(Dataset records)
################

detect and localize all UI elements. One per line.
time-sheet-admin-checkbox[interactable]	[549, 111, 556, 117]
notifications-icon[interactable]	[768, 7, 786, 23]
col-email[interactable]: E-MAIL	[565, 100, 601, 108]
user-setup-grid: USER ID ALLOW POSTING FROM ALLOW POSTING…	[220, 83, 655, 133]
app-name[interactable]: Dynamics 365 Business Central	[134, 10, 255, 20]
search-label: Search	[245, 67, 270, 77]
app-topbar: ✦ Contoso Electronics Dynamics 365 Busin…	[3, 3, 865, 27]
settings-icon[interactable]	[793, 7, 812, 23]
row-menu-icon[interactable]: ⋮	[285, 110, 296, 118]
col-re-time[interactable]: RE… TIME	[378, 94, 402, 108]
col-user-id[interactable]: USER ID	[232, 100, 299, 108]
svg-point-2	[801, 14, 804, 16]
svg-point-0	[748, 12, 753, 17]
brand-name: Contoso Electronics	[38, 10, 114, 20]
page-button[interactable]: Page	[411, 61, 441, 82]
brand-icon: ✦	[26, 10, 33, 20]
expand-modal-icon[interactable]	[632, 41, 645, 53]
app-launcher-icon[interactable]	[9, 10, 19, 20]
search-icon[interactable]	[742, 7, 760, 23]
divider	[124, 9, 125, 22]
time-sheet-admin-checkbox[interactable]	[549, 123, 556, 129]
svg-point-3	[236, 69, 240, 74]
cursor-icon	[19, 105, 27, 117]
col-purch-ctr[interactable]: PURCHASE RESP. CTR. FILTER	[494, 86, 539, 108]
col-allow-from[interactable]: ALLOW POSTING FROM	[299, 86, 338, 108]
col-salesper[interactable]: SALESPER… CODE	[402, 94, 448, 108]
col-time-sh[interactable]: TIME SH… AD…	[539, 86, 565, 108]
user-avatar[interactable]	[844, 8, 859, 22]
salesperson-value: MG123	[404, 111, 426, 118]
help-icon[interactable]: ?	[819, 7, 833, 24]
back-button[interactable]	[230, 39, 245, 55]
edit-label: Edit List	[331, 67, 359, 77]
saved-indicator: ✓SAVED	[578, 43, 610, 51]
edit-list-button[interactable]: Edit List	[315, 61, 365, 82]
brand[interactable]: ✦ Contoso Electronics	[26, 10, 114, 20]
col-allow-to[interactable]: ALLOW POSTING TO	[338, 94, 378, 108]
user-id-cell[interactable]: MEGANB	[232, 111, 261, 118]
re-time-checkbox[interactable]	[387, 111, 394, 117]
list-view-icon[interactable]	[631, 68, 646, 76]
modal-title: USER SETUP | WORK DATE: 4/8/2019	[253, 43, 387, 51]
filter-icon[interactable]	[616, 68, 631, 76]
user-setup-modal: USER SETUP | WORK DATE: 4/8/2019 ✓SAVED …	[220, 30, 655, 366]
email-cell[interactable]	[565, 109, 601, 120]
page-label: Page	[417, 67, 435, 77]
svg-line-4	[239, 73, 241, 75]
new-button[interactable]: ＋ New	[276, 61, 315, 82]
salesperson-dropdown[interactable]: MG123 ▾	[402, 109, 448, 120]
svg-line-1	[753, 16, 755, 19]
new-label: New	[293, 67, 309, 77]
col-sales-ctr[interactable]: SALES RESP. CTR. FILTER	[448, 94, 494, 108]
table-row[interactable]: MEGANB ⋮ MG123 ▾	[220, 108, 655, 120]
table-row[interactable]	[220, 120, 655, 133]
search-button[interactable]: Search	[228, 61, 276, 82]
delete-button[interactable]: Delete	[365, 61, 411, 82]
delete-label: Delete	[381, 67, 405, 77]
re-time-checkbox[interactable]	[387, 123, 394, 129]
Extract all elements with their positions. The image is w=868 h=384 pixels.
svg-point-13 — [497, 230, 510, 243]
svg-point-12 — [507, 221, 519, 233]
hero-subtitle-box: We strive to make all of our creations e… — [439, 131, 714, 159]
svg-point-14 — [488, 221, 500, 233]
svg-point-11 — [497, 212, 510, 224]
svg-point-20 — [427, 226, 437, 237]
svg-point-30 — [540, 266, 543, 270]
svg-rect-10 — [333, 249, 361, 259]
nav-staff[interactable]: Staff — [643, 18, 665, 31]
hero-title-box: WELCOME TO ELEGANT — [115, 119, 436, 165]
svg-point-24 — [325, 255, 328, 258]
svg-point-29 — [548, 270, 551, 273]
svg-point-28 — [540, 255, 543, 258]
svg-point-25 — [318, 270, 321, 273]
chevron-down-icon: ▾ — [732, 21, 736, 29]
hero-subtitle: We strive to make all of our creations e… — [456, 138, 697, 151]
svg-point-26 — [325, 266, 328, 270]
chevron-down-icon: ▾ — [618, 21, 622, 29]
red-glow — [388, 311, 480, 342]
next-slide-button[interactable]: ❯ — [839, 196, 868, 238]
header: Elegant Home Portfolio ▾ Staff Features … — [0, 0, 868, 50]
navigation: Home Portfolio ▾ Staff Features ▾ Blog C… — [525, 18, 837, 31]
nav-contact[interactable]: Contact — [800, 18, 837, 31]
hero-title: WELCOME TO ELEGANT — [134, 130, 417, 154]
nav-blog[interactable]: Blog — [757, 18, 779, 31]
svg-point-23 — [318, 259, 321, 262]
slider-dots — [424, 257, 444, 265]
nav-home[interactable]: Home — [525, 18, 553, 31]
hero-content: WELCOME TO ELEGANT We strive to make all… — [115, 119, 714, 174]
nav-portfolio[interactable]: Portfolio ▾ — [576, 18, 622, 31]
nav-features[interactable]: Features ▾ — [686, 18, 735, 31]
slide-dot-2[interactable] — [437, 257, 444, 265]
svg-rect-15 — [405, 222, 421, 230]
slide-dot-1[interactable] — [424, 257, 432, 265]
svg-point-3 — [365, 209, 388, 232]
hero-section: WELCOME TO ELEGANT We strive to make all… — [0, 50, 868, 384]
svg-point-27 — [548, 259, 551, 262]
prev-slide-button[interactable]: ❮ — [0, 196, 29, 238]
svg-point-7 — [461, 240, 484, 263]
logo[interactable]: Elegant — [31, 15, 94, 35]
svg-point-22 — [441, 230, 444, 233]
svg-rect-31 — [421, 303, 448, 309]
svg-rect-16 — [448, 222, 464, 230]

################

**TASK STATEMENT**
Reproduce each line of the records in which the word "brand" appears.

**EXERCISE ANSWER**
brand-name: Contoso Electronics	[38, 10, 114, 20]
brand-icon: ✦	[26, 10, 33, 20]
brand[interactable]: ✦ Contoso Electronics	[26, 10, 114, 20]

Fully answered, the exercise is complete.